What, exactly, is involved in turning an old piece of music into a new reproduction of that musical score?

IANA(Copyright)L, but there are two ways to copy a book; a facsimile or exact copy, like a scan, which preserves the exact format (typography, page layout, etc), and presenting the same text in a newly formatted form, like a re-typeset book.

In the case of a book under copyright, both types of copying are controlled. In the case of an out-of-copyright book, as I understand it, the format in which a copy is made matters. If the new copy is an exact facsimile, then the work contains no new copyrightable content and you can make a facsimile of the facsimile and sell it.
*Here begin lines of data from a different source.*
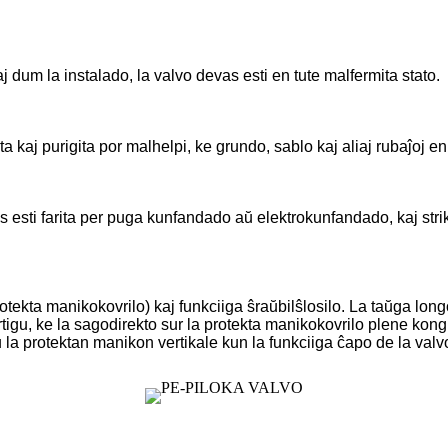
j dum la instalado, la valvo devas esti en tute malfermita stato.
ita kaj purigita por malhelpi, ke grundo, sablo kaj aliaj rubaĵoj e
vas esti farita per puga kunfandado aŭ elektrokunfandado, kaj st
otekta manikokovrilo) kaj funkciiga ŝraŭbilŝlosilo. La taŭga long
igu, ke la sagodirekto sur la protekta manikokovrilo plene kong
la protektan manikon vertikale kun la funkciiga ĉapo de la valvo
If the work is reformatted, you can use the raw text as much as you like, but the format is theirs and you cannot legally make a facsimile of it.

In the case of classical music scores, things such as notation of time signatures have changed substantially since the 1700s. Scores sold today are not direct copies of the original manuscript; they require some level of reinterpretation to bring them into line with modern notation, and are thus copyrightable. In the case of other scores, they may be new “arrangements” of the score (eg, for different instruments than originally called for), which are likewise copyrightable.

With books on tape remember the PERFORMANCE is copyrighted.

For instance, Olivia Newton-John recored Greensleeves. Anyone can record Greensleeves it’s an old traditional song. But HER performance of Greensleeves is still copyrighted. So you can’t just distribute or sell her version of Greensleeves.

You could take the same words and sing them into a microphone and sell it, but you can’t use Olivia’s version without paying.

Another example is TV shows. Some shows have a few episodes that fell into public domain, 'cause the copyright was never renewed. For example on the Dick Van Dyke Show the episode where Richie gets baby ducks is in public domain. Anyone can air that episode BUT…

You have to be careful. Why? Because the theme (music) from the Dick Van Dyke Show is still copyrighted and NOT in the public domain. Got that that particular episode is in public domain but not the opening theme.

So in order to show it, you’d have to remove the music from the opening theme, or replace it with new music you just made up.

Another example is WKRP in Cincinnati the music used in the show, was only licensed for so many performances. Therefore to put the show on DVD they’d have to relicense all the music. This was a pain in the neck, trying to work out who owns what, that they replaced much of the original background music.

Remember with copyright, you can assign it too, so often finding out who owns what isn’t easy. Often the only way you can really do it is to use the material and see who sues you.

With books on tape, you usually find something like “This book was copyright 1992 with this original performace copyright 2001 all rights reserved.”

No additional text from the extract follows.